L’agrément de l’association anticorruption Anticor n’a pas été renouvelé, voici ce que l’on sait

L’agrément de l’association anticorruption Anticor n’a pas été renouvelé
Romain Doucelin / Romain Doucelin / Hans Lucas via L’agrément de l’association anticorruption Anticor n’a pas été renouvelé

POLITIQUE - Un joli « cadeau de Noël pour les corrupteurs ». L’avocat d’Anticor, Maître Vincent Brengarth, ironise après la décision de l’exécutif de ne pas renouveler l’agrément de l’association anticorruption, indispensable pour lui permettre de se constituer partie civile.

La nouvelle tombée, ce mercredi 27 décembre, en pleine trêve des confiseurs n’est pas passée inaperçue à gauche. Le point sur ce que l'on sait et les principales réactions.

Pourquoi Anticor avait-elle besoin d’un nouvel agrément ?

L’agrément en question constitue le principal levier d’action de l’ONG en matière juridique. Sans lui, elle n’a pas la possibilité de se constituer partie civile. Ce type de plainte étant déposé auprès d’un juge d’instruction indépendant, cela lui permet y compris en cas d’inaction du parquet, de saisir la justice. D’autres associations, telles que Sherpa ou Transparency international bénéficient aussi de cette reconnaissance par l’État.

Pour Anticor, les ennuis commencent en juin dernier. Le tribunal administratif de Paris avait annulé un arrêté signé en avril 2021 par le Premier ministre d’alors, Jean Castex, qui renouvelait pour trois ans l’agrément, une décision confirmée par la cour administrative d’appel le 16 novembre.

Le tribunal administratif avait été saisi par deux dissidents de l’association fâchés avec la direction. Ils estimaient la procédure de renouvellement de l’agrément irrégulière et jugeaient que l’association ne remplissait pas les conditions exigées pour être agréée. Une partie du problème vient du manque de transparence dans les financements de l’organisation. La décision du tribunal administratif avait été confirmée en octobre par la cour administrative d’appel alors que le gouvernement poussait pour. L’association avait ensuite déposé une nouvelle demande d’agrément auquel l’exécutif avait deux mois pour répondre.

Pourquoi est-ce Catherine Colonna qui (n’)a (pas) tranché ?

L’analyse de cette demande avait fait l’objet d’un déport du ministre de la Justice en faveur de la Première ministre Élisabeth Borne, Anticor étant impliquée dans la procédure visant Éric Dupond-Moretti devant la Cour de justice de la République (CJR), depuis relaxé.

Puis dans un décret paru au Journal officiel samedi 24 décembre, à deux jours de la date d’expiration du délai, la cheffe du gouvernement s’était elle aussi déportée in extremis, confiant cette tâche à la ministre des Affaires étrangères, Catherine Colonna, sans donner davantage d’explications.

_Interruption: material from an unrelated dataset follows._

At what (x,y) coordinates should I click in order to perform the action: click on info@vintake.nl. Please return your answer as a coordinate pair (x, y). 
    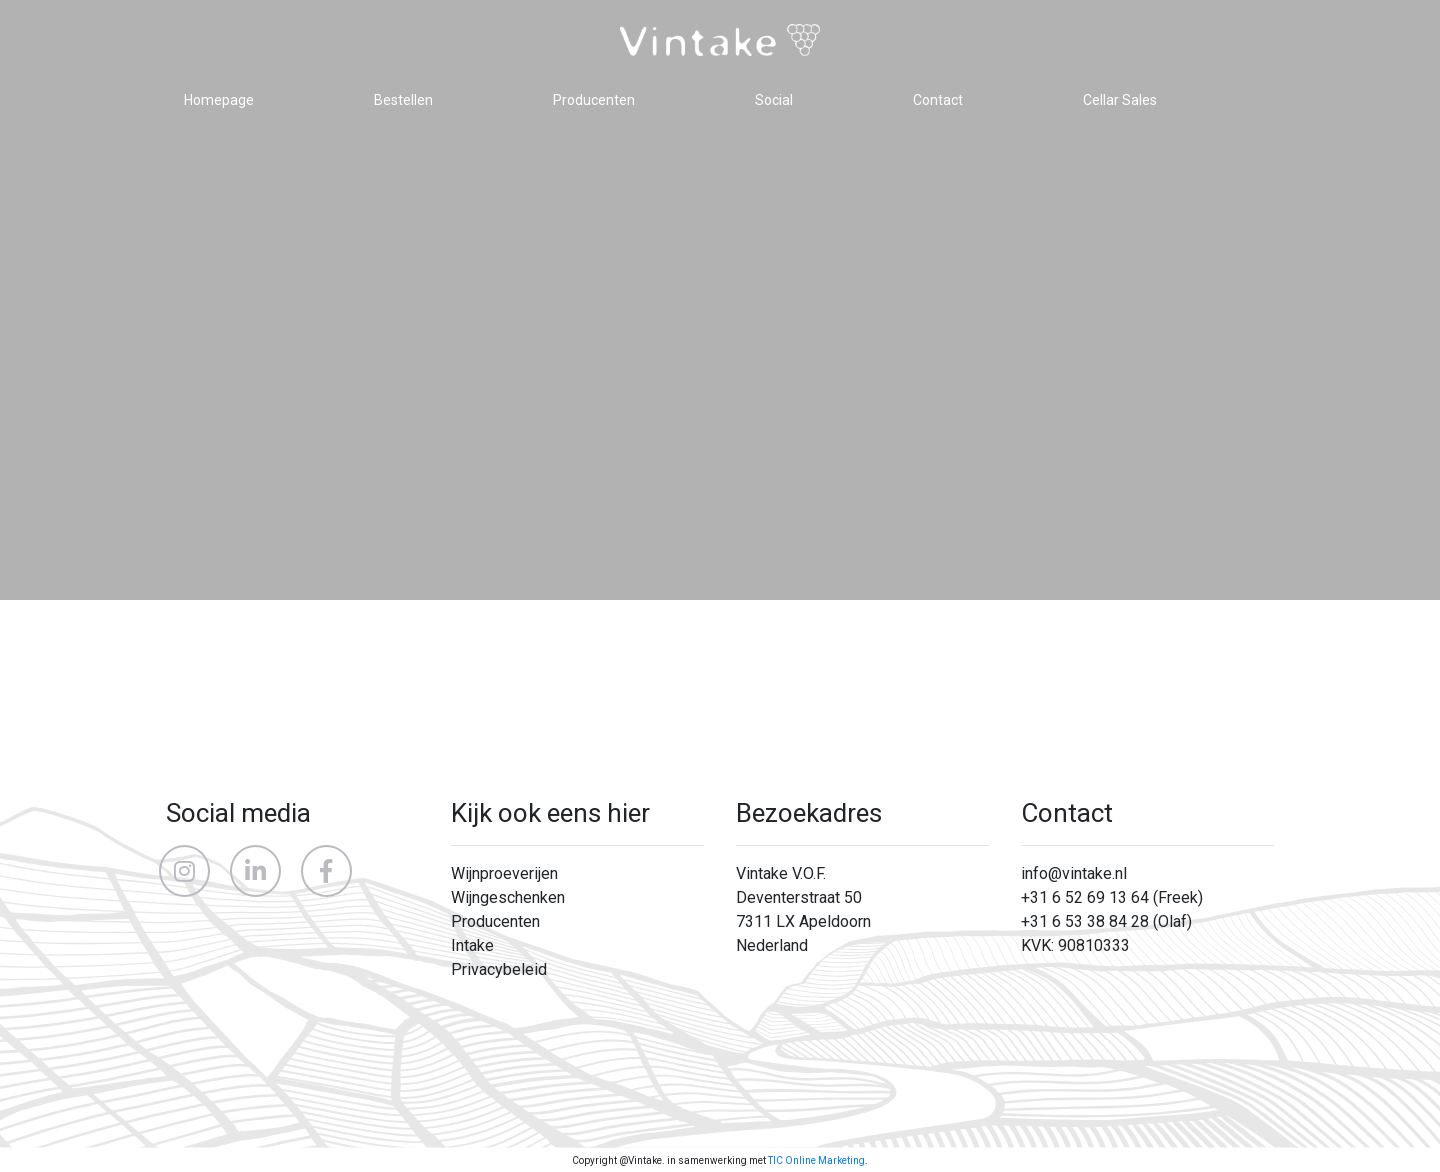
    Looking at the image, I should click on (1074, 873).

Comment Anticor a-t-elle réagi ?

« Cette décision ne nous surprend pas malheureusement car nous sommes bien conscients que nos actions contre la corruption agacent profondément le gouvernement », a réagi auprès de l’AFP Élise Van Beneden, présidente du bureau de l’ONG. « D’une certaine manière soulagée de pouvoir enfin démontrer que l’association remplit bien tous les critères pour être agréée, à l’abri des considérations politiques du gouvernement ». a-t-elle précisé.

Peu après l’annonce, Anticor a aussi indiqué sur X (ex-Twitter) son intention de « contester cette décision devant la justice administrative ».

Des critiques à gauche mais pas que

Plusieurs personnalités de gauche se sont indignées de cette décision et ont exprimé leur soutien à l’association. Le député LFI Alexis Corbière a dénoncé sur X, un choix « stupéfiant, révoltant, inquiétant. À l’heure où la corruption reste un des fléaux de notre vie économique ! » Président du groupe PS à l’Asemblée, Boris Vallaud, la qualifie pour sa part « d’incompréhensible ».

Sandrine Rousseau a particulièrement pointé du doigt le choix de calendrier. « Toute décision politique prise pendant la trêve des confiseurs est une truanderie. Ça ne rate jamais », a déploré la députée. Mais le délai de deux mois était imposé, non par le gouvernement, par les textes qui régissent ce genre de demande.

L’ancien procureur général auprès de la Cour de cassation, François Molins, figure très respectée du monde judiciaire a également réagi à l’annonce. « Il serait plus sain pour notre démocratie que ce ne soit pas le gouvernement qui statue sur les demandes d’agrément mais une autorité administrative indépendante comme la HATVP » a-t-il suggéré dans un tweet.